Chemical and Allied Products Plc (CAP), one of Nigeria’s leading paints and decorative companies, announced its unaudited results for the period ended 30th June 2021.
- Chemical and Allied Products Plc (CAP)’s revenue of N5.6 billion, higher than prior 2020 by 62% supported by strong volume growth across all segments.
- Gross profit of N1.7billion million, with a gross margin of 31%.
- Operating Profit (EBIT) of N588 million, with EBIT margin of 10%. Revenue growth and higher other income (+ 399% YoY), due to profit from the sale of a non-core asset, offset higher operating expenses (+ 46% YoY).
- Profit Before Tax of N697 million, with a PBT margin of 12%.
- Profit After Tax of N509 million, with PAT margin of 9%.
- Inventory of N2.3 billion, up 139% compared to N967 million in Dec 2020 driven by deliberate efforts to build stock levels to ensure we are able to meet demand.

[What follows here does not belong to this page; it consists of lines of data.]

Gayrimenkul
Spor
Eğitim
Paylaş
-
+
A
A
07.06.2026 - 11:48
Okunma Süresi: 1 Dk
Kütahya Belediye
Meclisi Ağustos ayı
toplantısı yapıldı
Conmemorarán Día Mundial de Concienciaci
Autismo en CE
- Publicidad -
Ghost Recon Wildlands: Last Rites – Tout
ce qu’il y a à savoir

- Trade and other receivables of N668million, increase 45% compared to N461 million at Dec 2020 following increased sales.
Commenting on the performance, Managing Director, Chemical and Allied Products Plc (CAP), David Wright stated:
“In the first half of 2021, we grew top line by 62% year on year. However, the impact of the COVID19 pandemic on our business, which resulted in a global shortage of raw materials and a significant increase in input costs, continues to affect profitability margins.

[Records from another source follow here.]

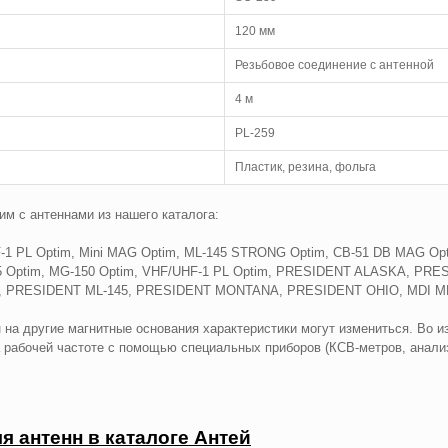
120 мм
Резьбовое соединение с антенной
4 м
PL-259
Пластик, резина, фольга
м с антеннами из нашего каталога:
-1 PL Optim, Mini MAG Optim, ML-145 STRONG Optim, CB-51 DB MAG Opt
45 Optim, MG-150 Optim, VHF/UHF-1 PL Optim, PRESIDENT ALASKA, P
PRESIDENT ML-145, PRESIDENT MONTANA, PRESIDENT OHIO, MDI ML-14
н на другие магнитные основания характеристики могут измениться. Во и
 рабочей частоте с помощью специальных приборов (КСВ-метров, анализ
я антенн в каталоге Антей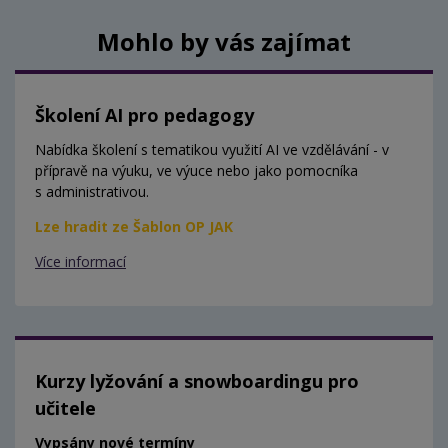
Mohlo by vás zajímat
Školení AI pro pedagogy
Nabídka školení s tematikou využití AI ve vzdělávání - v
přípravě na výuku, ve výuce nebo jako pomocníka
s administrativou.
Lze hradit ze Šablon OP JAK
Více informací
Kurzy lyžování a snowboardingu pro
učitele
Vypsány nové termíny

Our focus remains to create shareholder value thus strategic actions taken to secure alternative raw material sources, cost management efforts, as well as improvements in operational efficiency, are expected to improve profitability in the second half of the year.
The merger between CAP and Portland Paints and Products Nigeria Plc (Portland Paints) became effective on the 1st of July 2021 with CAP being the surviving entity. We expect that the merger will help CAP achieve operational, governance and administrative efficiencies and access to new markets which will increase shareholder value in the short and long term”.